What you need to do: Search the material for the word "全国爱肝日" and copy each line that holds it.

Task inputs:

_ _ _ _ _

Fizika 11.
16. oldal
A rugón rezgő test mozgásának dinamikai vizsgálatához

_ _ _ _ _

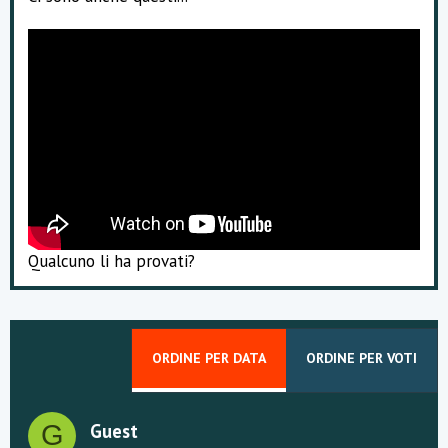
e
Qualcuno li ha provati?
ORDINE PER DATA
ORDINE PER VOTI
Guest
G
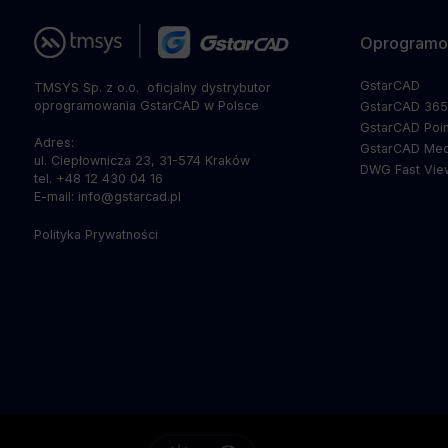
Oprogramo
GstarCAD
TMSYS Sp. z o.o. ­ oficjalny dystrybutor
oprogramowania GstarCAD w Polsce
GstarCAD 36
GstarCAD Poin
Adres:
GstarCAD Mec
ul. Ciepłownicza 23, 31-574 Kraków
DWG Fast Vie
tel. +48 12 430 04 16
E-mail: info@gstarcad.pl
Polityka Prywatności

_ _ _ _ _

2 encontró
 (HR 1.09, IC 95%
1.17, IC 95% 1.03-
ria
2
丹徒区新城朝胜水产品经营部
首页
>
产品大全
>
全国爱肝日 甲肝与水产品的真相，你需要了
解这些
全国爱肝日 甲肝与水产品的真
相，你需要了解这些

_ _ _ _ _

Your response:
全国爱肝日 甲肝与水产品的真相，你需要了
全国爱肝日 甲肝与水产品的真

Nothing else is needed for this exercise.